Le Verre est Tombé



Today I broke glass in the kitchen.


A wine bottle used as a flower vase for a single white gerbera given out for free by the market yesterday. I’m easily distracted, busying myself with dishes and refilling the hot water kettle when BAM it hit the tile floor. Caffeine clumsy hands, crashing without a crescendo, green glass broken, water spilled into content shaped puddles. The daisy stem split, flower beheaded amidst shards and slippery mess.


Put on shoes.
Find absorbent material.
Make it right again.


The vacuum hummed and bit as tiny pieces danced with dust. 

I remembered…

Once sixteen as an au pair in Paris, a hot summer sweat. I made mac and cheese brought as a treat from the U.S.A eaten with smiles in see through glass bowls. It was a community kitchen. The three year old with bright red hair, chubby slippery fingers and a creshendoless clash. Left to my own devices and barefoot babies, limited french I picked the three kids up one by one, carrying them to an island of safety to protect their toes. 

Finding another resident I formulated my French carefully not knowing is glass is masculin or feminine:

“La verre a tombée!”

Improper grammar likely, the glass has fallen!

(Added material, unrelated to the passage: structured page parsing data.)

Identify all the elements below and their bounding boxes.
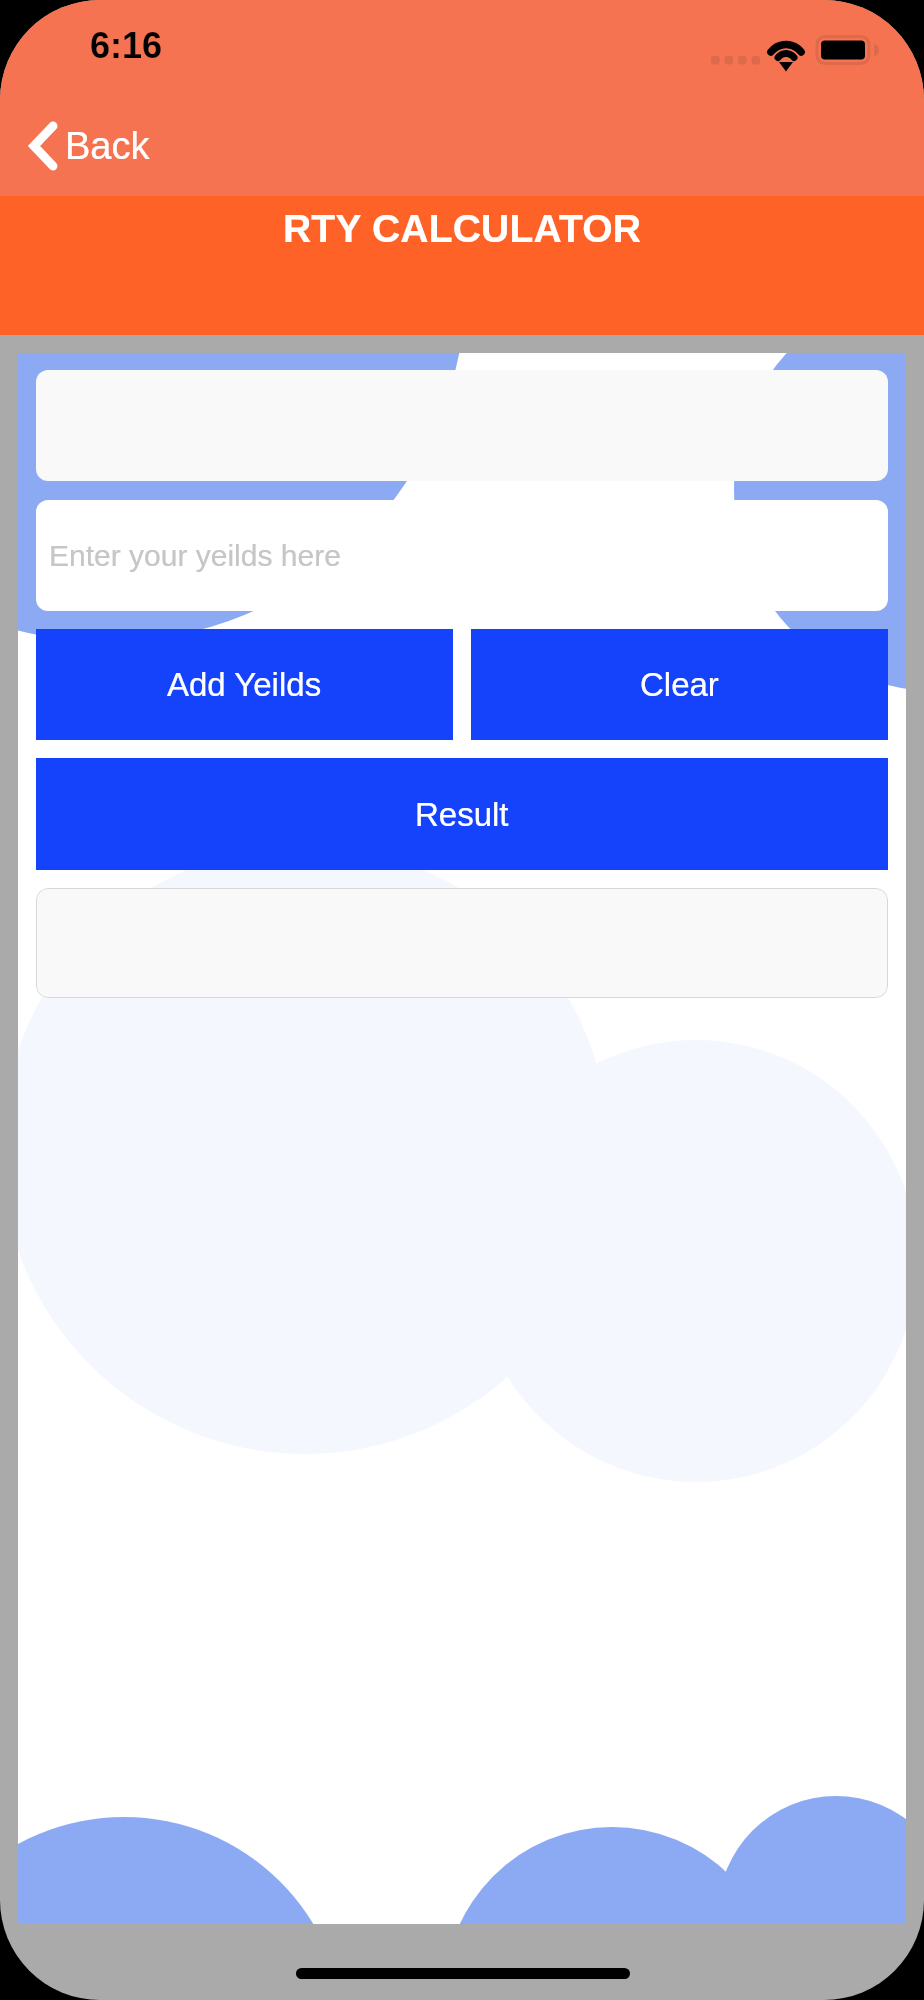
staticText: RTY CALCULATOR [283, 207, 642, 251]
button[interactable]: Clear [471, 629, 888, 740]
button[interactable]: Result [36, 758, 888, 870]
staticText: Back [65, 125, 150, 167]
staticText: 6:16 [90, 25, 163, 65]
staticText: Clear [640, 666, 719, 703]
staticText: Result [415, 796, 509, 833]
button[interactable]: Back [21, 116, 158, 176]
staticText: Enter your yeilds here [49, 539, 341, 573]
staticText: Add Yeilds [167, 666, 322, 703]
button[interactable]: Enter your yeilds here [36, 500, 888, 611]
button[interactable]: Add Yeilds [36, 629, 453, 740]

There is a mess to be made new. Finding a broom and wiping my brow, careful to pick up every last piece. To learn patience, living here in France.


Fast forward and I’m here again. Holding the broken pieces of what once whole. A vessel for a flower, wine once sipped in the company of friends. Now in the poubelle, teaching me patience, poured out on the kitchen floor. Forgiven and flimsy. The crash of grace making me up again.